Each entry must be restated word for word.

[[ Extracted entries, beginning ]]

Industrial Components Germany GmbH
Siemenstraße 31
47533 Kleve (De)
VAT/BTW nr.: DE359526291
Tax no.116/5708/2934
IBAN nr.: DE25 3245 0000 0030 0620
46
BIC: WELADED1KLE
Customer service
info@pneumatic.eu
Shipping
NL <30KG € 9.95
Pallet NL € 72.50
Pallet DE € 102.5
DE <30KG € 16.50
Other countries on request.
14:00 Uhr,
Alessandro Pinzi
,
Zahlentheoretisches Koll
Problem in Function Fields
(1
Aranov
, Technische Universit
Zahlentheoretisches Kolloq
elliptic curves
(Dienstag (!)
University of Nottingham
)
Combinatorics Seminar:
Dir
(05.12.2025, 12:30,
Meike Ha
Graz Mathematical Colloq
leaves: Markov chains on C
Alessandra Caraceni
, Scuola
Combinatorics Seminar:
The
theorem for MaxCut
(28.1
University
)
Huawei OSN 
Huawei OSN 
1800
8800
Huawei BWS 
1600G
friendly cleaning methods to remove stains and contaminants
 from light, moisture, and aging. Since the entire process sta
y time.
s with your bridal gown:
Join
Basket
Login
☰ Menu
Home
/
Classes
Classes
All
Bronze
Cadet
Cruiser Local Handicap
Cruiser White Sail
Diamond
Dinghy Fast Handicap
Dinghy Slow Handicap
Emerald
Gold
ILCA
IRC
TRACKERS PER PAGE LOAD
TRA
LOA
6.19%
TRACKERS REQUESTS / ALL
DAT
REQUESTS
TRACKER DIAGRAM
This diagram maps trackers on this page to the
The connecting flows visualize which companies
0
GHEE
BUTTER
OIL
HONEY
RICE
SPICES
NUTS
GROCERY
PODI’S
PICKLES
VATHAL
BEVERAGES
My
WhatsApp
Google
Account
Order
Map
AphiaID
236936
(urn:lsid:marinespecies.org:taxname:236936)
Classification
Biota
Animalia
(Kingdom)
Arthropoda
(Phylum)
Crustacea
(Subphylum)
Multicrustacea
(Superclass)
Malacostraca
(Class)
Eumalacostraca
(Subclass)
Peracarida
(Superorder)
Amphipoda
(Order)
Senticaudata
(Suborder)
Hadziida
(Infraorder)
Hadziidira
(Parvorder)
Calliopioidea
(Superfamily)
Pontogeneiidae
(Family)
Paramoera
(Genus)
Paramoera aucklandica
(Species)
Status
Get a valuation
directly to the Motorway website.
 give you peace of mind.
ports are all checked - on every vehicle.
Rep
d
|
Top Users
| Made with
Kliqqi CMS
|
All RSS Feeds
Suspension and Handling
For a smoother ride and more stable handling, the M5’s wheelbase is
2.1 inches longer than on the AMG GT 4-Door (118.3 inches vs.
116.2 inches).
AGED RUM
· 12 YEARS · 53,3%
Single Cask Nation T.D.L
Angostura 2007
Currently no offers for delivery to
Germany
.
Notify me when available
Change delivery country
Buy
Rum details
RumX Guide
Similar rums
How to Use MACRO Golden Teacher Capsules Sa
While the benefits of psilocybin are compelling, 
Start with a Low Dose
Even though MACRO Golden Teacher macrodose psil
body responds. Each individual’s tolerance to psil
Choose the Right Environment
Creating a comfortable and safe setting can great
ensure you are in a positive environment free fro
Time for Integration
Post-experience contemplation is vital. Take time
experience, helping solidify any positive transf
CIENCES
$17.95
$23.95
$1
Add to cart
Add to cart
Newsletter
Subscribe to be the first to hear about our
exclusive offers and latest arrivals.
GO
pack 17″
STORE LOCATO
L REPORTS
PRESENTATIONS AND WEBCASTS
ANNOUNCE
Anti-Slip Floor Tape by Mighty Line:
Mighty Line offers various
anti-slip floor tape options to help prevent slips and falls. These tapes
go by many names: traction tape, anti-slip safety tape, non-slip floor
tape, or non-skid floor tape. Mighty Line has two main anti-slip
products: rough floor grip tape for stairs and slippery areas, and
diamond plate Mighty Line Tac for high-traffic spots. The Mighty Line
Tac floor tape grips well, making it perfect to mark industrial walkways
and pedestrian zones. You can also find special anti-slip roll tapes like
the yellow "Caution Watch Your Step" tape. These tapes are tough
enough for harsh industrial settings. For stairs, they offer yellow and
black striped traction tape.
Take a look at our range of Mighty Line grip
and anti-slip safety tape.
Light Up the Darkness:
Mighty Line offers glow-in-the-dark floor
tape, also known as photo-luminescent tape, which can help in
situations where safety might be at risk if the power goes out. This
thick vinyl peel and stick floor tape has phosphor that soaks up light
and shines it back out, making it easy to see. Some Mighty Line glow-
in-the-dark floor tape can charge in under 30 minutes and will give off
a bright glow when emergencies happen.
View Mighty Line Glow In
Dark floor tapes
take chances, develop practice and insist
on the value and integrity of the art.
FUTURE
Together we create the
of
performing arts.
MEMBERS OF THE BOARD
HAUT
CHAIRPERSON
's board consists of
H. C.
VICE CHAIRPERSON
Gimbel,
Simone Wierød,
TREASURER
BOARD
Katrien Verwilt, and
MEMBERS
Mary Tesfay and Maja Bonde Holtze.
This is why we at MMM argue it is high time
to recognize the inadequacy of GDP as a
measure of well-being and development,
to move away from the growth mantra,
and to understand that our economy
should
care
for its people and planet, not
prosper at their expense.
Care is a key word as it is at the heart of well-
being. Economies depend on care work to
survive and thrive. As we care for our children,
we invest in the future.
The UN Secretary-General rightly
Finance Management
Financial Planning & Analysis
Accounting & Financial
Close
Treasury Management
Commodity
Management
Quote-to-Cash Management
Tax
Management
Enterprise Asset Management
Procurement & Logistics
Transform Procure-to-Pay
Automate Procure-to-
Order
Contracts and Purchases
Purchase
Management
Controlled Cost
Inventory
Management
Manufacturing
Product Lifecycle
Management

[[ Extracted entries, end ]]

# [Solution to the exercise]
Industrial Components Germany GmbH
Siemenstraße 31
47533 Kleve (De)
VAT/BTW nr.: DE359526291
Tax no.116/5708/2934
IBAN nr.: DE25 3245 0000 0030 0620
46
BIC: WELADED1KLE
Customer service
info@pneumatic.eu
Shipping
NL <30KG € 9.95
Pallet NL € 72.50
Pallet DE € 102.5
DE <30KG € 16.50
Other countries on request.
14:00 Uhr,
Alessandro Pinzi
,
Zahlentheoretisches Koll
Problem in Function Fields
(1
Aranov
, Technische Universit
Zahlentheoretisches Kolloq
elliptic curves
(Dienstag (!)
University of Nottingham
)
Combinatorics Seminar:
Dir
(05.12.2025, 12:30,
Meike Ha
Graz Mathematical Colloq
leaves: Markov chains on C
Alessandra Caraceni
, Scuola
Combinatorics Seminar:
The
theorem for MaxCut
(28.1
University
)
Huawei OSN 
Huawei OSN 
1800
8800
Huawei BWS 
1600G
friendly cleaning methods to remove stains and contaminants
 from light, moisture, and aging. Since the entire process sta
y time.
s with your bridal gown:
Join
Basket
Login
☰ Menu
Home
/
Classes
Classes
All
Bronze
Cadet
Cruiser Local Handicap
Cruiser White Sail
Diamond
Dinghy Fast Handicap
Dinghy Slow Handicap
Emerald
Gold
ILCA
IRC
TRACKERS PER PAGE LOAD
TRA
LOA
6.19%
TRACKERS REQUESTS / ALL
DAT
REQUESTS
TRACKER DIAGRAM
This diagram maps trackers on this page to the
The connecting flows visualize which companies
0
GHEE
BUTTER
OIL
HONEY
RICE
SPICES
NUTS
GROCERY
PODI’S
PICKLES
VATHAL
BEVERAGES
My
WhatsApp
Google
Account
Order
Map
AphiaID
236936
(urn:lsid:marinespecies.org:taxname:236936)
Classification
Biota
Animalia
(Kingdom)
Arthropoda
(Phylum)
Crustacea
(Subphylum)
Multicrustacea
(Superclass)
Malacostraca
(Class)
Eumalacostraca
(Subclass)
Peracarida
(Superorder)
Amphipoda
(Order)
Senticaudata
(Suborder)
Hadziida
(Infraorder)
Hadziidira
(Parvorder)
Calliopioidea
(Superfamily)
Pontogeneiidae
(Family)
Paramoera
(Genus)
Paramoera aucklandica
(Species)
Status
Get a valuation
directly to the Motorway website.
 give you peace of mind.
ports are all checked - on every vehicle.
Rep
d
|
Top Users
| Made with
Kliqqi CMS
|
All RSS Feeds
Suspension and Handling
For a smoother ride and more stable handling, the M5’s wheelbase is
2.1 inches longer than on the AMG GT 4-Door (118.3 inches vs.
116.2 inches).
AGED RUM
· 12 YEARS · 53,3%
Single Cask Nation T.D.L
Angostura 2007
Currently no offers for delivery to
Germany
.
Notify me when available
Change delivery country
Buy
Rum details
RumX Guide
Similar rums
How to Use MACRO Golden Teacher Capsules Sa
While the benefits of psilocybin are compelling, 
Start with a Low Dose
Even though MACRO Golden Teacher macrodose psil
body responds. Each individual’s tolerance to psil
Choose the Right Environment
Creating a comfortable and safe setting can great
ensure you are in a positive environment free fro
Time for Integration
Post-experience contemplation is vital. Take time
experience, helping solidify any positive transf
CIENCES
$17.95
$23.95
$1
Add to cart
Add to cart
Newsletter
Subscribe to be the first to hear about our
exclusive offers and latest arrivals.
GO
pack 17″
STORE LOCATO
L REPORTS
PRESENTATIONS AND WEBCASTS
ANNOUNCE
Anti-Slip Floor Tape by Mighty Line:
Mighty Line offers various
anti-slip floor tape options to help prevent slips and falls. These tapes
go by many names: traction tape, anti-slip safety tape, non-slip floor
tape, or non-skid floor tape. Mighty Line has two main anti-slip
products: rough floor grip tape for stairs and slippery areas, and
diamond plate Mighty Line Tac for high-traffic spots. The Mighty Line
Tac floor tape grips well, making it perfect to mark industrial walkways
and pedestrian zones. You can also find special anti-slip roll tapes like
the yellow "Caution Watch Your Step" tape. These tapes are tough
enough for harsh industrial settings. For stairs, they offer yellow and
black striped traction tape.
Take a look at our range of Mighty Line grip
and anti-slip safety tape.
Light Up the Darkness:
Mighty Line offers glow-in-the-dark floor
tape, also known as photo-luminescent tape, which can help in
situations where safety might be at risk if the power goes out. This
thick vinyl peel and stick floor tape has phosphor that soaks up light
and shines it back out, making it easy to see. Some Mighty Line glow-
in-the-dark floor tape can charge in under 30 minutes and will give off
a bright glow when emergencies happen.
View Mighty Line Glow In
Dark floor tapes
take chances, develop practice and insist
on the value and integrity of the art.
FUTURE
Together we create the
of
performing arts.
MEMBERS OF THE BOARD
HAUT
CHAIRPERSON
's board consists of
H. C.
VICE CHAIRPERSON
Gimbel,
Simone Wierød,
TREASURER
BOARD
Katrien Verwilt, and
MEMBERS
Mary Tesfay and Maja Bonde Holtze.
This is why we at MMM argue it is high time
to recognize the inadequacy of GDP as a
measure of well-being and development,
to move away from the growth mantra,
and to understand that our economy
should
care
for its people and planet, not
prosper at their expense.
Care is a key word as it is at the heart of well-
being. Economies depend on care work to
survive and thrive. As we care for our children,
we invest in the future.
The UN Secretary-General rightly
Finance Management
Financial Planning & Analysis
Accounting & Financial
Close
Treasury Management
Commodity
Management
Quote-to-Cash Management
Tax
Management
Enterprise Asset Management
Procurement & Logistics
Transform Procure-to-Pay
Automate Procure-to-
Order
Contracts and Purchases
Purchase
Management
Controlled Cost
Inventory
Management
Manufacturing
Product Lifecycle
Management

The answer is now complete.